Given data:
▬▬▬▬▬▬

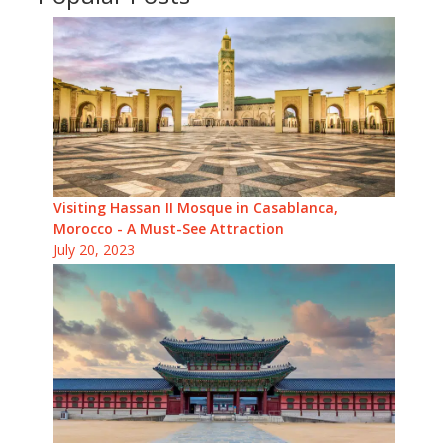
Visiting Hassan II Mosque in Casablanca,
Morocco - A Must-See Attraction
July 20, 2023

▬▬▬▬▬▬

Required work:
Output the lines above in full and exactly as given, omitting any pictures.

Response to the task:
Visiting Hassan II Mosque in Casablanca,
Morocco - A Must-See Attraction
July 20, 2023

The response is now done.